DATASET section start

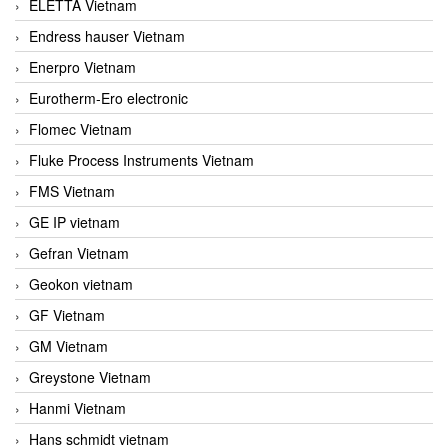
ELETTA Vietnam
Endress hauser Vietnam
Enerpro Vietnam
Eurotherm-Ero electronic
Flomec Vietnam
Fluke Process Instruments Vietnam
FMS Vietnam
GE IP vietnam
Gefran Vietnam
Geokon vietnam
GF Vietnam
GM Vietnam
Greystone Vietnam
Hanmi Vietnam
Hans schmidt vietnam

DATASET section end

=== TASK DETAILS ===
Would you please repeat, exactly as written, the lines from the one containing "Enerpro Vietnam" through the end of the listing above, including both, and only those?

=== EXERCISE SOLUTION ===
Enerpro Vietnam
Eurotherm-Ero electronic
Flomec Vietnam
Fluke Process Instruments Vietnam
FMS Vietnam
GE IP vietnam
Gefran Vietnam
Geokon vietnam
GF Vietnam
GM Vietnam
Greystone Vietnam
Hanmi Vietnam
Hans schmidt vietnam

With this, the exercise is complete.